Norway's Kristian Gerhard Jebsen Skipsrederi (KGJS) has reported improved results for 2019, but the Bergen-based shipowner remains in the red.
The company had an operating profit of $17.6m last year against a $59.2m loss in 2018.
KGJS is one of Norway’s biggest shipowning companies, and poor markets particularly in the tanker business led the company to write down the value of its fleet by $240m in the three year period from 2016 to 2018.
But last year was the first time in several that the Hans Peter Jebsen-controlled company delivered a positive operating profit.
After finance items, KGJS had a pre-tax loss of $23m, but this was a sharp improvement from 2018, when the company had a $86.6m loss.
Operating revenue increased from $234m to $242m, with almost 80% coming from the tanker business.
KGJS is also involved in the cement business, where the operating revenue dropped by more than 15% to slightly less than $38m. Revenues from dry bulk totalled less than $10m.
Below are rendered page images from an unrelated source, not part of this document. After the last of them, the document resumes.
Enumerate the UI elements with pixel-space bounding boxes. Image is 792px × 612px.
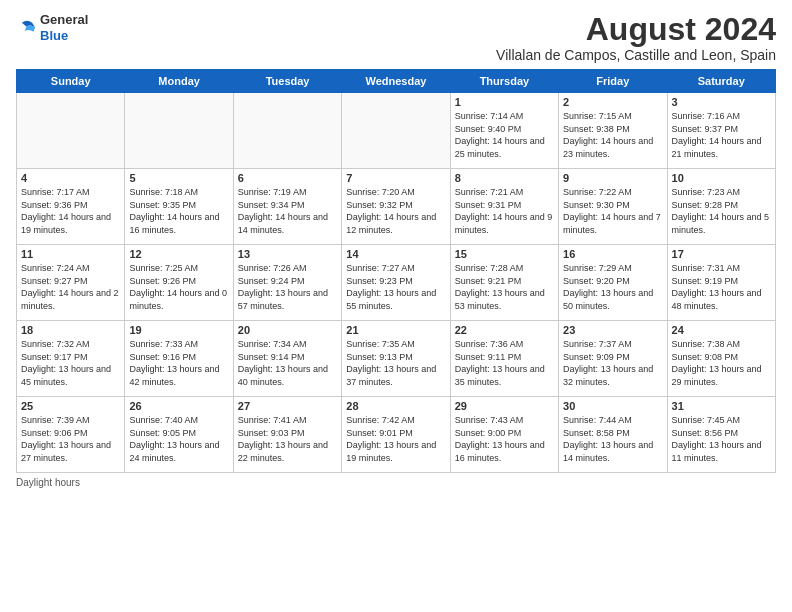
day-info: Sunrise: 7:29 AM Sunset: 9:20 PM Dayligh… [563, 262, 662, 312]
day-info: Sunrise: 7:22 AM Sunset: 9:30 PM Dayligh… [563, 186, 662, 236]
day-number: 14 [346, 248, 445, 260]
header: General Blue August 2024 Villalan de Cam… [16, 12, 776, 63]
day-header-saturday: Saturday [667, 70, 775, 93]
day-info: Sunrise: 7:18 AM Sunset: 9:35 PM Dayligh… [129, 186, 228, 236]
day-number: 29 [455, 400, 554, 412]
calendar-cell: 10Sunrise: 7:23 AM Sunset: 9:28 PM Dayli… [667, 169, 775, 245]
day-info: Sunrise: 7:24 AM Sunset: 9:27 PM Dayligh… [21, 262, 120, 312]
page-subtitle: Villalan de Campos, Castille and Leon, S… [496, 47, 776, 63]
calendar-week-0: 1Sunrise: 7:14 AM Sunset: 9:40 PM Daylig… [17, 93, 776, 169]
calendar-cell: 31Sunrise: 7:45 AM Sunset: 8:56 PM Dayli… [667, 397, 775, 473]
day-number: 10 [672, 172, 771, 184]
calendar-cell: 25Sunrise: 7:39 AM Sunset: 9:06 PM Dayli… [17, 397, 125, 473]
day-info: Sunrise: 7:42 AM Sunset: 9:01 PM Dayligh… [346, 414, 445, 464]
calendar-cell: 28Sunrise: 7:42 AM Sunset: 9:01 PM Dayli… [342, 397, 450, 473]
day-info: Sunrise: 7:36 AM Sunset: 9:11 PM Dayligh… [455, 338, 554, 388]
calendar-cell: 17Sunrise: 7:31 AM Sunset: 9:19 PM Dayli… [667, 245, 775, 321]
day-info: Sunrise: 7:27 AM Sunset: 9:23 PM Dayligh… [346, 262, 445, 312]
day-number: 30 [563, 400, 662, 412]
calendar-cell: 8Sunrise: 7:21 AM Sunset: 9:31 PM Daylig… [450, 169, 558, 245]
day-number: 1 [455, 96, 554, 108]
day-number: 22 [455, 324, 554, 336]
calendar-cell: 4Sunrise: 7:17 AM Sunset: 9:36 PM Daylig… [17, 169, 125, 245]
calendar-header-row: SundayMondayTuesdayWednesdayThursdayFrid… [17, 70, 776, 93]
day-info: Sunrise: 7:16 AM Sunset: 9:37 PM Dayligh… [672, 110, 771, 160]
day-number: 4 [21, 172, 120, 184]
calendar-week-3: 18Sunrise: 7:32 AM Sunset: 9:17 PM Dayli… [17, 321, 776, 397]
calendar-cell: 16Sunrise: 7:29 AM Sunset: 9:20 PM Dayli… [559, 245, 667, 321]
calendar-cell [17, 93, 125, 169]
logo: General Blue [16, 12, 88, 43]
day-info: Sunrise: 7:26 AM Sunset: 9:24 PM Dayligh… [238, 262, 337, 312]
day-number: 8 [455, 172, 554, 184]
calendar-cell: 27Sunrise: 7:41 AM Sunset: 9:03 PM Dayli… [233, 397, 341, 473]
day-info: Sunrise: 7:19 AM Sunset: 9:34 PM Dayligh… [238, 186, 337, 236]
day-number: 20 [238, 324, 337, 336]
day-info: Sunrise: 7:23 AM Sunset: 9:28 PM Dayligh… [672, 186, 771, 236]
day-info: Sunrise: 7:21 AM Sunset: 9:31 PM Dayligh… [455, 186, 554, 236]
day-info: Sunrise: 7:41 AM Sunset: 9:03 PM Dayligh… [238, 414, 337, 464]
day-info: Sunrise: 7:17 AM Sunset: 9:36 PM Dayligh… [21, 186, 120, 236]
day-number: 18 [21, 324, 120, 336]
day-info: Sunrise: 7:40 AM Sunset: 9:05 PM Dayligh… [129, 414, 228, 464]
day-number: 19 [129, 324, 228, 336]
calendar-week-4: 25Sunrise: 7:39 AM Sunset: 9:06 PM Dayli… [17, 397, 776, 473]
day-number: 11 [21, 248, 120, 260]
calendar-cell: 2Sunrise: 7:15 AM Sunset: 9:38 PM Daylig… [559, 93, 667, 169]
day-info: Sunrise: 7:33 AM Sunset: 9:16 PM Dayligh… [129, 338, 228, 388]
day-info: Sunrise: 7:39 AM Sunset: 9:06 PM Dayligh… [21, 414, 120, 464]
day-info: Sunrise: 7:37 AM Sunset: 9:09 PM Dayligh… [563, 338, 662, 388]
day-header-wednesday: Wednesday [342, 70, 450, 93]
calendar-cell: 14Sunrise: 7:27 AM Sunset: 9:23 PM Dayli… [342, 245, 450, 321]
day-number: 9 [563, 172, 662, 184]
calendar-cell: 26Sunrise: 7:40 AM Sunset: 9:05 PM Dayli… [125, 397, 233, 473]
calendar-cell: 21Sunrise: 7:35 AM Sunset: 9:13 PM Dayli… [342, 321, 450, 397]
calendar-cell [233, 93, 341, 169]
day-info: Sunrise: 7:20 AM Sunset: 9:32 PM Dayligh… [346, 186, 445, 236]
calendar-cell: 1Sunrise: 7:14 AM Sunset: 9:40 PM Daylig… [450, 93, 558, 169]
calendar-table: SundayMondayTuesdayWednesdayThursdayFrid… [16, 69, 776, 473]
calendar-cell: 6Sunrise: 7:19 AM Sunset: 9:34 PM Daylig… [233, 169, 341, 245]
day-info: Sunrise: 7:25 AM Sunset: 9:26 PM Dayligh… [129, 262, 228, 312]
page: General Blue August 2024 Villalan de Cam… [0, 0, 792, 612]
day-info: Sunrise: 7:31 AM Sunset: 9:19 PM Dayligh… [672, 262, 771, 312]
day-number: 24 [672, 324, 771, 336]
day-number: 17 [672, 248, 771, 260]
calendar-cell: 20Sunrise: 7:34 AM Sunset: 9:14 PM Dayli… [233, 321, 341, 397]
logo-blue: Blue [40, 28, 68, 43]
day-number: 21 [346, 324, 445, 336]
day-header-thursday: Thursday [450, 70, 558, 93]
day-info: Sunrise: 7:34 AM Sunset: 9:14 PM Dayligh… [238, 338, 337, 388]
calendar-cell: 3Sunrise: 7:16 AM Sunset: 9:37 PM Daylig… [667, 93, 775, 169]
day-info: Sunrise: 7:35 AM Sunset: 9:13 PM Dayligh… [346, 338, 445, 388]
calendar-cell: 24Sunrise: 7:38 AM Sunset: 9:08 PM Dayli… [667, 321, 775, 397]
day-number: 28 [346, 400, 445, 412]
day-number: 25 [21, 400, 120, 412]
day-number: 15 [455, 248, 554, 260]
day-info: Sunrise: 7:15 AM Sunset: 9:38 PM Dayligh… [563, 110, 662, 160]
day-info: Sunrise: 7:38 AM Sunset: 9:08 PM Dayligh… [672, 338, 771, 388]
calendar-cell [342, 93, 450, 169]
day-number: 26 [129, 400, 228, 412]
calendar-cell: 23Sunrise: 7:37 AM Sunset: 9:09 PM Dayli… [559, 321, 667, 397]
day-info: Sunrise: 7:28 AM Sunset: 9:21 PM Dayligh… [455, 262, 554, 312]
day-header-tuesday: Tuesday [233, 70, 341, 93]
calendar-cell: 12Sunrise: 7:25 AM Sunset: 9:26 PM Dayli… [125, 245, 233, 321]
calendar-cell: 22Sunrise: 7:36 AM Sunset: 9:11 PM Dayli… [450, 321, 558, 397]
day-info: Sunrise: 7:14 AM Sunset: 9:40 PM Dayligh… [455, 110, 554, 160]
day-number: 31 [672, 400, 771, 412]
calendar-cell: 9Sunrise: 7:22 AM Sunset: 9:30 PM Daylig… [559, 169, 667, 245]
calendar-cell: 11Sunrise: 7:24 AM Sunset: 9:27 PM Dayli… [17, 245, 125, 321]
day-header-friday: Friday [559, 70, 667, 93]
day-header-monday: Monday [125, 70, 233, 93]
calendar-cell: 7Sunrise: 7:20 AM Sunset: 9:32 PM Daylig… [342, 169, 450, 245]
title-block: August 2024 Villalan de Campos, Castille… [496, 12, 776, 63]
daylight-label: Daylight hours [16, 477, 80, 488]
day-number: 27 [238, 400, 337, 412]
day-number: 7 [346, 172, 445, 184]
logo-general: General [40, 12, 88, 27]
day-number: 12 [129, 248, 228, 260]
day-number: 5 [129, 172, 228, 184]
calendar-cell: 19Sunrise: 7:33 AM Sunset: 9:16 PM Dayli… [125, 321, 233, 397]
day-number: 3 [672, 96, 771, 108]
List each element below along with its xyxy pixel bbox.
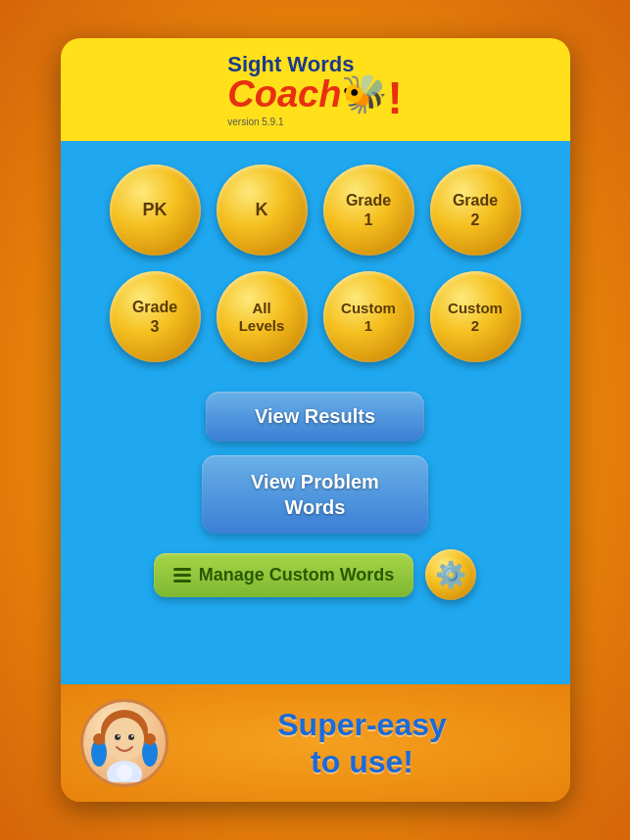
- grade-btn-grade3[interactable]: Grade3: [110, 271, 201, 362]
- view-results-button[interactable]: View Results: [206, 392, 424, 442]
- grade-btn-custom2[interactable]: Custom2: [430, 271, 521, 362]
- svg-point-7: [128, 734, 134, 740]
- mascot-svg: [85, 704, 164, 782]
- view-problem-words-button[interactable]: View ProblemWords: [202, 455, 428, 534]
- version-text: version 5.9.1: [227, 117, 283, 127]
- svg-point-11: [117, 765, 132, 780]
- grade-btn-grade2[interactable]: Grade2: [430, 164, 521, 256]
- app-container: Sight Words Coach 🐝 ! version 5.9.1 PK K…: [61, 38, 570, 802]
- gear-icon: ⚙️: [435, 560, 466, 590]
- sight-words-text: Sight Words: [227, 54, 354, 75]
- grade-btn-pk[interactable]: PK: [110, 164, 201, 256]
- mascot: [80, 699, 169, 787]
- svg-point-6: [115, 734, 121, 740]
- action-buttons: View Results View ProblemWords: [80, 392, 551, 534]
- manage-custom-words-button[interactable]: Manage Custom Words: [154, 553, 414, 597]
- svg-point-8: [118, 735, 120, 737]
- tagline-line2: to use!: [184, 743, 541, 780]
- logo-text-container: Sight Words Coach 🐝 ! version 5.9.1: [227, 54, 402, 127]
- header: Sight Words Coach 🐝 ! version 5.9.1: [61, 38, 570, 141]
- svg-point-4: [93, 733, 105, 745]
- grade-btn-all-levels[interactable]: AllLevels: [217, 271, 308, 362]
- manage-row: Manage Custom Words ⚙️: [154, 549, 477, 600]
- bee-icon: 🐝: [341, 75, 387, 113]
- svg-point-1: [105, 718, 144, 761]
- svg-point-9: [131, 735, 133, 737]
- manage-label: Manage Custom Words: [199, 565, 395, 585]
- bottom-area: Super-easy to use!: [61, 684, 570, 802]
- grade-btn-k[interactable]: K: [217, 164, 308, 256]
- grade-btn-grade1[interactable]: Grade1: [323, 164, 414, 256]
- exclaim-text: !: [387, 75, 402, 120]
- grade-grid: PK K Grade1 Grade2 Grade3 AllLevels Cust…: [110, 164, 521, 362]
- settings-button[interactable]: ⚙️: [425, 549, 476, 600]
- coach-text: Coach: [227, 75, 341, 113]
- tagline-line1: Super-easy: [184, 706, 541, 743]
- header-logo: Sight Words Coach 🐝 ! version 5.9.1: [80, 54, 551, 127]
- svg-point-5: [144, 733, 156, 745]
- hamburger-icon: [173, 568, 191, 583]
- main-area: PK K Grade1 Grade2 Grade3 AllLevels Cust…: [61, 141, 570, 684]
- grade-btn-custom1[interactable]: Custom1: [323, 271, 414, 362]
- mascot-circle: [80, 699, 169, 787]
- tagline: Super-easy to use!: [184, 706, 541, 781]
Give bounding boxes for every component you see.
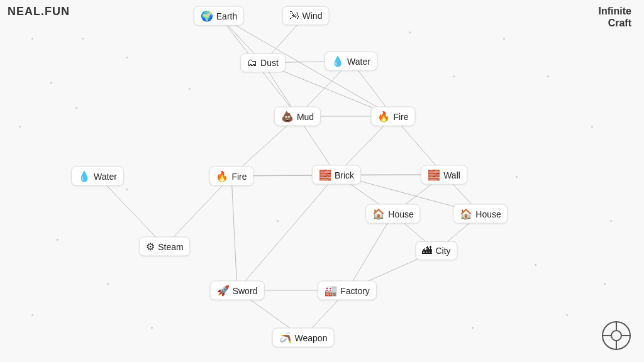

At the end of 2019, KGJS had a fleet of 30 wholly owned and partly owned vessels plus two kamsarmax newbuildings at Japan Marine United (JMU) set for delivery this year.
Split ownership
Eight kamsarmaxes have until recently been owned in a 50:50 joint venture with the JP Morgan-owned Global Maritime Investment Fund. Ownership of these ships are now split, so that KGJS owns 100% of four of the vessels.
The eight sisterships are marketed in the two companies' common Bulk Trading Group pool.
Meanwhile, KGJS chief executive Geir Mjelde confirmed to Finansavisen that the company has sold two 2003-built suezmaxes as part of a fleet renewal effort.
Mjelde took over as CEO in June 2019 to replace Jan Pedersen, who had been CEO in the family-owned company for 26 years.